In this study, InGaN/GaN heterostructures were grown on a c-plane flat sapphire substrate (FSS) by using the metalorganic chemical vapor deposition (MOCVD) technique. The flow rates of the ammonia gas varied from 9 SLM to 24 SLM for the growth of InGaN thin film, which was equivalent to the V/III ratio of 6211–16562. Results indicated that a higher V/III ratio promotes parasitic behavior by hydrogen dissociated from ammonia. The parasitic behavior from hydrogen species etches the InN away from the growing surface and transforms the growth morphology from 3D islands to 2D growth mode. A slight reduction in indium composition was observed when increasing the V/III ratio. Next, more stable bandgap energy was observed for the InGaN thin films grown at higher V/III ratios. Improvements in electrical properties in terms of electron mobility and sheet resistance were observed at a higher V/III ratio which is associated with the improvement of crystalline quality and less defect density at a higher V/III ratio. The correlation of strain and carrier density of the thin films was further discussed. It was concluded that the growth of high crystalline quality and thick InGaN thin film was possible for solar cell applications at higher V/III ratio growth conditions.

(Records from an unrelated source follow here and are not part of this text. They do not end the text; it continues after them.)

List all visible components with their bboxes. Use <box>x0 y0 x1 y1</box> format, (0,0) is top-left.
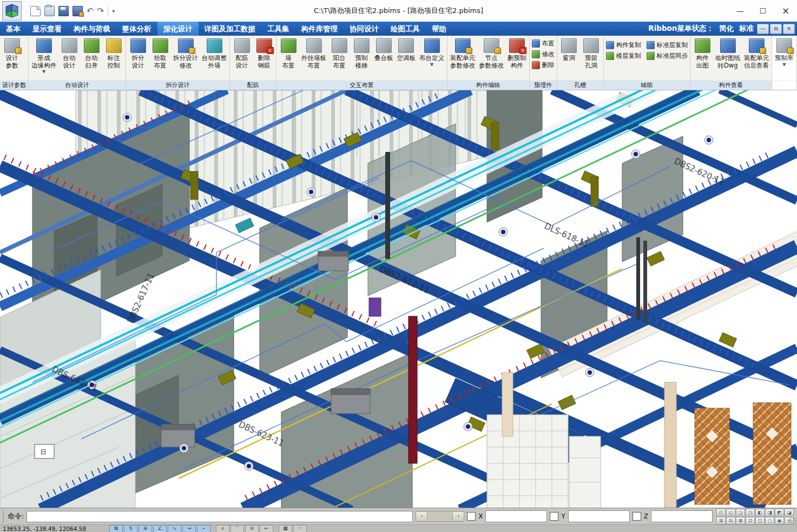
customize-toolbar-icon[interactable]: ▾ <box>112 6 115 16</box>
undo-icon[interactable]: ↶ <box>87 6 94 16</box>
delete-precast-member-button[interactable]: 删预制构件 <box>506 37 528 69</box>
mdi-close-button[interactable]: × <box>783 24 795 34</box>
scroll-right-icon[interactable]: › <box>452 512 464 521</box>
snap-toggle-13[interactable]: ∷ <box>293 525 307 532</box>
view-button[interactable]: ⊟ <box>726 517 735 524</box>
snap-toggle-7[interactable]: ⌁ <box>197 525 210 532</box>
snap-toggle-11[interactable]: ↜ <box>260 525 273 532</box>
tab-overall-analysis[interactable]: 整体分析 <box>116 22 157 36</box>
snap-toggle-6[interactable]: ↝ <box>182 525 196 532</box>
ribbon-state-standard[interactable]: 标准 <box>739 24 754 34</box>
app-logo-icon[interactable] <box>2 1 22 21</box>
axis-x-checkbox[interactable] <box>467 512 476 521</box>
balcony-place-button[interactable]: 阳台布置 <box>328 37 350 69</box>
snap-toggle-10[interactable]: ⊘ <box>245 525 259 532</box>
view-button[interactable]: ◧ <box>755 509 765 516</box>
window-opening-button[interactable]: 窗洞 <box>558 37 580 62</box>
member-drawing-button[interactable]: 构件出图 <box>691 37 713 69</box>
embed-place-button[interactable]: 布置 <box>531 38 556 48</box>
snap-toggle-2[interactable]: ↯ <box>124 525 137 532</box>
view-button[interactable]: ⊡ <box>746 517 755 524</box>
command-scrollbar[interactable]: ‹ › <box>416 511 464 522</box>
axis-y-checkbox[interactable] <box>550 512 558 521</box>
snap-toggle-4[interactable]: ∠ <box>153 525 167 532</box>
embed-delete-button[interactable]: 删除 <box>531 60 556 70</box>
assembly-unit-param-edit-button[interactable]: 装配单元参数修改 <box>449 37 477 69</box>
rebar-design-button[interactable]: 配筋设计 <box>231 37 253 69</box>
save-as-icon[interactable] <box>73 6 83 16</box>
snap-toggle-9[interactable]: ⌒ <box>230 525 244 532</box>
ribbon-state-simple[interactable]: 简化 <box>719 24 734 34</box>
precast-stair-button[interactable]: 预制楼梯 <box>351 37 372 69</box>
temp-drawing-to-dwg-button[interactable]: 临时图纸转Dwg <box>714 37 742 69</box>
tab-collaboration[interactable]: 协同设计 <box>344 22 385 36</box>
tab-basic[interactable]: 基本 <box>0 22 27 36</box>
assembly-unit-info-button[interactable]: 装配单元信息查看 <box>742 37 770 69</box>
view-button[interactable]: ⊞ <box>716 517 726 524</box>
view-button[interactable]: ◰ <box>716 509 726 516</box>
tab-detailed-design[interactable]: 深化设计 <box>157 22 199 36</box>
node-param-edit-button[interactable]: 节点参数修改 <box>477 37 505 69</box>
axis-z-checkbox[interactable] <box>633 512 641 521</box>
auto-design-button[interactable]: 自动设计 <box>58 37 80 69</box>
view-button[interactable]: ◉ <box>775 517 784 524</box>
open-file-icon[interactable] <box>44 6 55 16</box>
reserved-hole-button[interactable]: 预留孔洞 <box>581 37 602 69</box>
maximize-button[interactable]: ☐ <box>752 3 774 19</box>
std-floor-copy-button[interactable]: 标准层复制 <box>645 40 689 50</box>
snap-toggle-3[interactable]: ⊕ <box>139 525 152 532</box>
scroll-left-icon[interactable]: ‹ <box>416 512 427 521</box>
tab-drawings-data[interactable]: 详图及加工数据 <box>199 22 262 36</box>
annotation-control-button[interactable]: 标注控制 <box>103 37 124 69</box>
composite-slab-button[interactable]: 叠合板 <box>373 37 395 62</box>
split-design-button[interactable]: 拆分设计 <box>127 37 149 69</box>
axis-x-input[interactable] <box>485 510 547 522</box>
minimize-button[interactable]: — <box>729 3 752 19</box>
mdi-restore-button[interactable]: ⧉ <box>770 24 782 34</box>
wall-place-button[interactable]: 墙布置 <box>278 37 299 69</box>
member-copy-button[interactable]: 构件复制 <box>605 40 642 50</box>
tab-member-load[interactable]: 构件与荷载 <box>68 22 116 36</box>
auto-merge-button[interactable]: 自动归并 <box>81 37 102 69</box>
toolbar-grip[interactable] <box>2 510 5 523</box>
axis-y-input[interactable] <box>568 510 630 522</box>
embed-edit-button[interactable]: 修改 <box>531 49 556 59</box>
tab-display-view[interactable]: 显示查看 <box>27 22 68 36</box>
tab-help[interactable]: 帮助 <box>426 22 452 36</box>
tab-toolset[interactable]: 工具集 <box>261 22 295 36</box>
precast-rate-button[interactable]: 预制率 ▼ <box>773 37 795 67</box>
cladding-panel-place-button[interactable]: 外挂墙板布置 <box>300 37 328 69</box>
form-edge-member-button[interactable]: 形成边缘构件 ▼ <box>30 37 58 74</box>
view-button[interactable]: ⊠ <box>736 517 745 524</box>
new-file-icon[interactable] <box>30 6 41 16</box>
ac-panel-button[interactable]: 空调板 <box>396 37 418 62</box>
floor-copy-button[interactable]: 楼层复制 <box>605 51 642 61</box>
view-button[interactable]: ◩ <box>775 509 784 516</box>
snap-toggle-1[interactable]: ⊠ <box>109 525 123 532</box>
place-custom-button[interactable]: 布自定义 ▼ <box>418 37 446 67</box>
design-params-button[interactable]: 设计参数 <box>1 37 23 69</box>
mdi-minimize-button[interactable]: — <box>757 24 769 34</box>
view-button[interactable]: ◳ <box>746 509 755 516</box>
view-button[interactable]: ◪ <box>785 509 794 516</box>
pick-place-button[interactable]: 拾取布置 <box>149 37 171 69</box>
resize-grip[interactable] <box>790 517 796 524</box>
auto-adjust-exterior-wall-button[interactable]: 自动调整外墙 <box>200 37 228 69</box>
snap-toggle-5[interactable]: ∿ <box>168 525 181 532</box>
view-button[interactable]: ◱ <box>726 509 735 516</box>
snap-toggle-8[interactable]: ⋏ <box>216 525 229 532</box>
tab-draw-tools[interactable]: 绘图工具 <box>385 22 426 36</box>
view-button[interactable]: ◫ <box>755 517 765 524</box>
std-floor-sync-button[interactable]: 标准层同步 <box>645 51 689 61</box>
delete-rebar-button[interactable]: 删除钢筋 <box>253 37 275 69</box>
axis-z-input[interactable] <box>651 510 713 522</box>
view-button[interactable]: ◻ <box>765 517 774 524</box>
tab-library-manage[interactable]: 构件库管理 <box>295 22 344 36</box>
split-design-edit-button[interactable]: 拆分设计修改 <box>172 37 200 69</box>
view-button[interactable]: ◲ <box>736 509 745 516</box>
redo-icon[interactable]: ↷ <box>97 6 104 16</box>
model-viewport-3d[interactable]: DBS2-612-11 DLS-618-11 DBS2-620-11 DBS-6… <box>0 90 797 508</box>
command-input[interactable] <box>27 511 413 522</box>
save-icon[interactable] <box>58 6 69 16</box>
view-button[interactable]: ◨ <box>765 509 774 516</box>
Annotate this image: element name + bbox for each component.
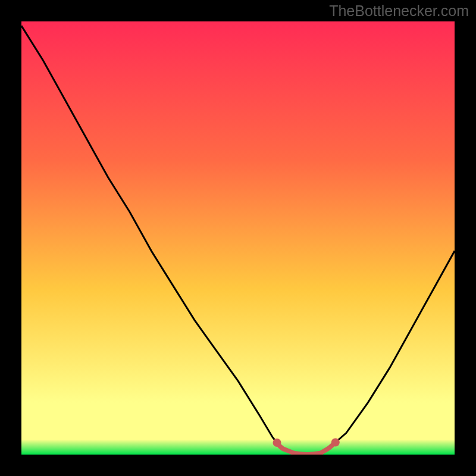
- svg-point-1: [331, 439, 340, 447]
- watermark-text: TheBottlenecker.com: [329, 2, 469, 20]
- chart-background: [21, 21, 455, 455]
- svg-point-0: [273, 439, 281, 447]
- plot-svg: [21, 21, 455, 455]
- plot-area: [21, 21, 455, 455]
- chart-container: TheBottlenecker.com: [0, 0, 476, 476]
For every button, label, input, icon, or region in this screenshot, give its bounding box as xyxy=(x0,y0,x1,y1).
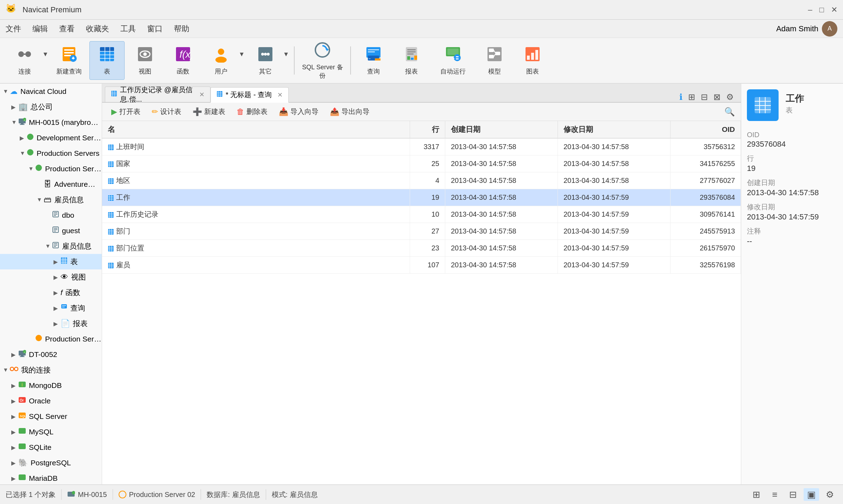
sidebar-item-prod-server-02b[interactable]: Production Server 02 xyxy=(0,331,102,347)
col-created: 创建日期 xyxy=(445,121,558,138)
statusbar-settings-icon[interactable]: ⚙ xyxy=(822,488,837,501)
sidebar-item-navicat-cloud[interactable]: ▼ ☁ Navicat Cloud xyxy=(0,84,102,99)
menu-file[interactable]: 文件 xyxy=(6,24,21,34)
table-row[interactable]: 国家 25 2013-04-30 14:57:58 2013-04-30 14:… xyxy=(102,155,741,172)
content-area: 工作历史记录 @雇员信息.偿... ✕ * 无标题 - 查询 ✕ ℹ ⊞ ⊟ ⊠… xyxy=(102,84,741,484)
sidebar-item-prod-servers[interactable]: ▼ Production Servers xyxy=(0,146,102,161)
sidebar-item-report-node[interactable]: ▶ 📄 报表 xyxy=(0,316,102,331)
menu-help[interactable]: 帮助 xyxy=(174,24,189,34)
svg-rect-11 xyxy=(100,47,114,51)
svg-point-93 xyxy=(10,367,14,371)
statusbar-panel-icon[interactable]: ▣ xyxy=(804,488,819,501)
svg-text:✓: ✓ xyxy=(24,119,26,121)
menu-view[interactable]: 查看 xyxy=(59,24,75,34)
maximize-button[interactable]: □ xyxy=(819,5,824,14)
toolbar-new-query[interactable]: 新建查询 xyxy=(51,41,87,80)
tab-history[interactable]: 工作历史记录 @雇员信息.偿... ✕ xyxy=(105,87,210,102)
menu-tools[interactable]: 工具 xyxy=(120,24,136,34)
svg-rect-86 xyxy=(62,307,65,307)
search-button[interactable]: 🔍 xyxy=(723,106,737,118)
statusbar-detail-icon[interactable]: ⊟ xyxy=(785,488,801,501)
svg-marker-29 xyxy=(327,48,329,51)
created-label: 创建日期 xyxy=(747,178,837,187)
sidebar-item-query-node[interactable]: ▶ 查询 xyxy=(0,300,102,316)
app-logo: 🐱 xyxy=(6,4,18,16)
sidebar-item-guest[interactable]: guest xyxy=(0,223,102,238)
close-button[interactable]: ✕ xyxy=(831,5,837,14)
sidebar-item-prod-server-02[interactable]: ▼ Production Server 02 xyxy=(0,161,102,177)
table-row[interactable]: 雇员 107 2013-04-30 14:57:58 2013-04-30 14… xyxy=(102,257,741,274)
sidebar-item-mysql[interactable]: ▶ MySQL xyxy=(0,424,102,440)
sidebar-item-dev-servers[interactable]: ▶ Development Servers xyxy=(0,130,102,146)
obj-import-button[interactable]: 📥 导入向导 xyxy=(274,105,323,119)
sidebar-item-adventureworks[interactable]: 🗄 AdventureWorks xyxy=(0,177,102,192)
toolbar-report[interactable]: 报表 xyxy=(394,41,429,80)
tab-history-label: 工作历史记录 @雇员信息.偿... xyxy=(120,85,194,104)
menu-favorites[interactable]: 收藏夹 xyxy=(86,24,109,34)
statusbar-server: MH-0015 xyxy=(67,491,107,499)
sidebar-item-mongodb[interactable]: ▶ MongoDB xyxy=(0,378,102,393)
sidebar-item-yuangong-schema[interactable]: ▼ 雇员信息 xyxy=(0,238,102,254)
table-row[interactable]: 地区 4 2013-04-30 14:57:58 2013-04-30 14:5… xyxy=(102,172,741,189)
toolbar-function[interactable]: f(x) 函数 xyxy=(165,41,201,80)
menu-window[interactable]: 窗口 xyxy=(147,24,163,34)
sidebar-item-dbo[interactable]: dbo xyxy=(0,208,102,223)
toolbar-autorun[interactable]: 自动运行 xyxy=(432,41,474,80)
sidebar-item-table-node[interactable]: ▶ 表 xyxy=(0,254,102,269)
connect-arrow: ▼ xyxy=(42,51,49,58)
tab-query-close[interactable]: ✕ xyxy=(277,91,283,99)
svg-point-63 xyxy=(27,134,33,140)
rows-value: 19 xyxy=(747,164,837,173)
sidebar-item-func-node[interactable]: ▶ f 函数 xyxy=(0,285,102,300)
modified-value: 2013-04-30 14:57:59 xyxy=(747,212,837,222)
obj-new-button[interactable]: ➕ 新建表 xyxy=(188,105,230,119)
toolbar-backup[interactable]: SQL Server 备份 xyxy=(300,41,345,80)
toolbar-other[interactable]: 其它 xyxy=(248,41,283,80)
sidebar-item-dt0052[interactable]: ▶ ✓ DT-0052 xyxy=(0,347,102,362)
right-panel-icon4[interactable]: ⊠ xyxy=(713,92,721,102)
obj-export-button[interactable]: 📤 导出向导 xyxy=(325,105,375,119)
minimize-button[interactable]: – xyxy=(808,5,812,14)
sidebar-item-view-node[interactable]: ▶ 👁 视图 xyxy=(0,269,102,285)
toolbar-user[interactable]: 用户 xyxy=(203,41,239,80)
objects-table: 名 行 创建日期 修改日期 OID 上班时间 xyxy=(102,121,741,274)
sidebar-item-general-company[interactable]: ▶ 🏢 总公司 xyxy=(0,99,102,115)
tab-history-close[interactable]: ✕ xyxy=(199,91,205,98)
obj-design-button[interactable]: ✏ 设计表 xyxy=(147,105,186,119)
right-panel-icon3[interactable]: ⊟ xyxy=(701,92,708,102)
toolbar-connect[interactable]: 连接 xyxy=(7,41,42,80)
info-table-icon xyxy=(747,89,779,121)
statusbar-list-icon[interactable]: ≡ xyxy=(767,488,782,501)
toolbar-sep-1 xyxy=(294,46,295,75)
toolbar-model[interactable]: 模型 xyxy=(477,41,512,80)
tab-query[interactable]: * 无标题 - 查询 ✕ xyxy=(210,87,289,103)
toolbar-query[interactable]: 查询 xyxy=(356,41,391,80)
sidebar-item-mh0015[interactable]: ▼ ✓ MH-0015 (marybrown@gmai xyxy=(0,115,102,130)
toolbar-table[interactable]: 表 xyxy=(89,41,125,80)
sidebar-item-yuangong-db[interactable]: ▼ 🗃 雇员信息 xyxy=(0,192,102,208)
table-row[interactable]: 工作 19 2013-04-30 14:57:58 2013-04-30 14:… xyxy=(102,189,741,206)
table-row[interactable]: 工作历史记录 10 2013-04-30 14:57:58 2013-04-30… xyxy=(102,206,741,223)
table-row[interactable]: 部门 27 2013-04-30 14:57:58 2013-04-30 14:… xyxy=(102,223,741,240)
sidebar-item-postgresql[interactable]: ▶ 🐘 PostgreSQL xyxy=(0,455,102,471)
sidebar-item-sqlserver[interactable]: ▶ SQL SQL Server xyxy=(0,409,102,424)
sidebar-item-oracle[interactable]: ▶ Or Oracle xyxy=(0,393,102,409)
delete-icon: 🗑 xyxy=(237,107,244,116)
right-panel-icon5[interactable]: ⚙ xyxy=(726,92,734,102)
svg-point-19 xyxy=(143,52,147,56)
toolbar-chart[interactable]: 图表 xyxy=(515,41,550,80)
right-panel-icon2[interactable]: ⊞ xyxy=(688,92,695,102)
menu-edit[interactable]: 编辑 xyxy=(32,24,48,34)
toolbar-view[interactable]: 视图 xyxy=(127,41,163,80)
svg-rect-49 xyxy=(489,49,494,52)
sidebar-item-sqlite[interactable]: ▶ SQLite xyxy=(0,440,102,455)
svg-rect-75 xyxy=(54,243,57,244)
obj-delete-button[interactable]: 🗑 删除表 xyxy=(232,105,272,119)
obj-open-button[interactable]: ▶ 打开表 xyxy=(106,105,145,119)
table-row[interactable]: 上班时间 3317 2013-04-30 14:57:58 2013-04-30… xyxy=(102,138,741,155)
statusbar-grid-icon[interactable]: ⊞ xyxy=(749,488,764,501)
sidebar-item-mariadb[interactable]: ▶ MariaDB xyxy=(0,471,102,484)
table-row[interactable]: 部门位置 23 2013-04-30 14:57:58 2013-04-30 1… xyxy=(102,240,741,257)
right-panel-info-icon[interactable]: ℹ xyxy=(679,92,682,102)
sidebar-item-my-connections[interactable]: ▼ 我的连接 xyxy=(0,362,102,378)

在这项研究中，InGaN/GaN 异质结构生长在c-平面平面蓝宝石衬底 (FSS) 通过使用金属有机化学气相沉积 (MOCVD) 技术。对于 InGaN 薄膜的生长，氨气的流量从 9 SLM 到 24 SLM 不等，相当于 V/III 比为 6211–16562。结果表明，较高的 V/III 比会促进从氨中解离的氢的寄生行为。来自氢物种的寄生行为将 InN 蚀刻远离生长表面，并将生长形态从 3D 岛转变为 2D 生长模式。当增加 V/III 比时，观察到铟成分略有减少。接下来，对于以较高 V/III 比生长的 InGaN 薄膜，观察到了更稳定的带隙能量。在较高的 V/III 比下观察到电子迁移率和薄层电阻方面的电性能改善，这与晶体质量的改善和较高 V/III 比下缺陷密度的降低有关。进一步讨论了薄膜应变与载流子密度的相关性。得出的结论是，在更高的 V/III 比生长条件下，对于太阳能电池应用来说，高结晶质量和厚 InGaN 薄膜的生长是可能的。